Miles was born in Uxbridge, Middlesex and attended Bishopshalt School in Hillingdon. While his parents were respectively a farm labourer and a cook, he was educated at Pembroke College, Oxford. He entered the theatre in the 1930s, soon appearing in films. Like many actors, he featured prominently in the patriotic cinema during the Second World War, including classics of the genre such as In Which We Serve and One of Our Aircraft Is Missing. He also had an uncredited role in the WWII classic The First of the Few, released in the US as Spitfire.

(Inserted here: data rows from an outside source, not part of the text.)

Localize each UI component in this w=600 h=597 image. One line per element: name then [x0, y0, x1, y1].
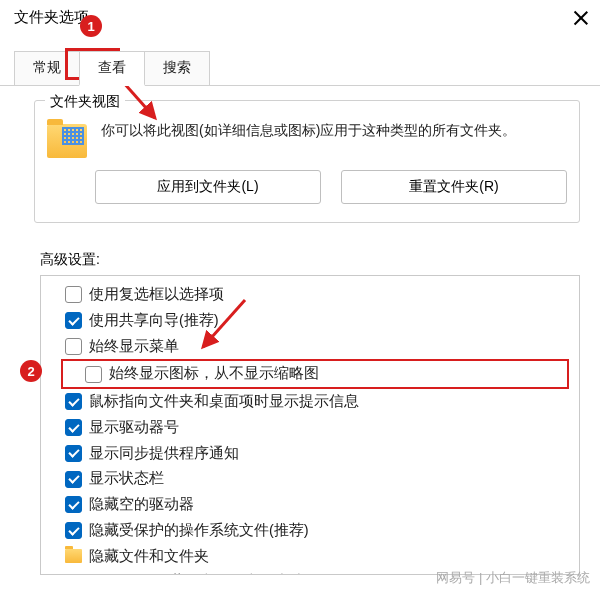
checkbox-icon[interactable]	[85, 366, 102, 383]
advanced-item[interactable]: 始终显示菜单	[43, 334, 577, 360]
folder-icon	[65, 549, 82, 563]
annotation-badge-1: 1	[80, 15, 102, 37]
checkbox-icon[interactable]	[65, 286, 82, 303]
folder-view-group: 文件夹视图 你可以将此视图(如详细信息或图标)应用于这种类型的所有文件夹。 应用…	[34, 100, 580, 223]
annotation-badge-2: 2	[20, 360, 42, 382]
advanced-item-label: 使用共享向导(推荐)	[89, 310, 219, 332]
watermark: 网易号 | 小白一键重装系统	[436, 569, 590, 587]
advanced-item-label: 鼠标指向文件夹和桌面项时显示提示信息	[89, 391, 359, 413]
advanced-item[interactable]: 显示同步提供程序通知	[43, 441, 577, 467]
checkbox-icon[interactable]	[65, 312, 82, 329]
advanced-item-label: 显示驱动器号	[89, 417, 179, 439]
checkbox-icon[interactable]	[65, 522, 82, 539]
checkbox-icon[interactable]	[65, 393, 82, 410]
checkbox-icon[interactable]	[65, 496, 82, 513]
advanced-item[interactable]: 隐藏受保护的操作系统文件(推荐)	[43, 518, 577, 544]
folder-view-description: 你可以将此视图(如详细信息或图标)应用于这种类型的所有文件夹。	[101, 120, 567, 141]
advanced-item-label: 隐藏空的驱动器	[89, 494, 194, 516]
tab-bar: 常规 查看 搜索	[0, 51, 600, 86]
tab-view[interactable]: 查看	[79, 51, 145, 86]
checkbox-icon[interactable]	[65, 338, 82, 355]
advanced-item-label: 不显示隐藏的文件、文件夹或驱动器	[110, 571, 350, 575]
advanced-item[interactable]: 显示状态栏	[43, 466, 577, 492]
advanced-item-label: 显示同步提供程序通知	[89, 443, 239, 465]
folder-view-icon	[47, 124, 87, 158]
close-icon[interactable]	[574, 11, 588, 25]
tab-search[interactable]: 搜索	[144, 51, 210, 85]
radio-icon[interactable]	[87, 574, 103, 575]
folder-view-group-label: 文件夹视图	[45, 93, 125, 111]
advanced-item[interactable]: 显示驱动器号	[43, 415, 577, 441]
advanced-item[interactable]: 隐藏空的驱动器	[43, 492, 577, 518]
advanced-item-label: 使用复选框以选择项	[89, 284, 224, 306]
reset-folders-button[interactable]: 重置文件夹(R)	[341, 170, 567, 204]
advanced-item[interactable]: 使用共享向导(推荐)	[43, 308, 577, 334]
advanced-item-label: 隐藏受保护的操作系统文件(推荐)	[89, 520, 309, 542]
checkbox-icon[interactable]	[65, 419, 82, 436]
advanced-item-label: 显示状态栏	[89, 468, 164, 490]
advanced-settings-label: 高级设置:	[40, 251, 600, 269]
advanced-item-label: 隐藏文件和文件夹	[89, 546, 209, 568]
checkbox-icon[interactable]	[65, 445, 82, 462]
advanced-item[interactable]: 隐藏文件和文件夹	[43, 544, 577, 570]
window-title: 文件夹选项	[14, 8, 89, 27]
advanced-item[interactable]: 始终显示图标，从不显示缩略图	[61, 359, 569, 389]
apply-to-folders-button[interactable]: 应用到文件夹(L)	[95, 170, 321, 204]
advanced-settings-listbox[interactable]: 使用复选框以选择项使用共享向导(推荐)始终显示菜单始终显示图标，从不显示缩略图鼠…	[40, 275, 580, 575]
advanced-item[interactable]: 使用复选框以选择项	[43, 282, 577, 308]
advanced-item-label: 始终显示菜单	[89, 336, 179, 358]
checkbox-icon[interactable]	[65, 471, 82, 488]
advanced-item-label: 始终显示图标，从不显示缩略图	[109, 363, 319, 385]
advanced-item[interactable]: 鼠标指向文件夹和桌面项时显示提示信息	[43, 389, 577, 415]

His typical persona as an actor was as a countryman, with a strong accent typical of the Hertfordshire and Buckinghamshire counties. He was also, after Robert Newton, the actor most associated with the part of Long John Silver, which he played in a British TV version of Treasure Island, and in an annual performance at the Mermaid commencing in the winter of 1961-62. Actors in the annual theatrical productions included Spike Milligan as Ben Gunn, and, in the 1968 production, Barry Humphries as Long John Silver. It was Miles who, impressed by the talent of John Antrobus originally commissioned him to write a play of some sort. This led to Antrobus collaborating with Milligan to produce a one-act play called The Bed Sitting Room, which was later adapted to a longer play, and staged by Miles at The Mermaid on 31 January 1963, with both critical and commercial success.
He had a pleasant rolling bass-baritone voice that worked well in theatre and film, as well as being much in demand for voice-overs. As a performer, he was most well known for a series of comic monologues, often given in a rural dialect. These were recorded and sold as record albums, which were quite popular. Some of his comic monologues are currently available on youtube.com.
Miles was made a Commander of the British Empire (CBE) in 1953, was knighted in 1969, and was granted a life peerage as Baron Miles, of Blackfriars in the City of London in 1979. He was only the second British actor ever to be given a peerage (the first was Laurence Olivier).
Miles's written works include "The British Theatre" (1947), "God's Brainwave" (1972), and "Favorite Tales from Shakespeare" (1972). In 1981, he co-authored the book Curtain Calls with J.C. Trewin.
He died in Yorkshire.
His daughters are the actress Sally Miles and the artist Bridget Miles. His son John Miles was a Grand Prix Driver in the late 1960s and early 1970s with the Lotus team.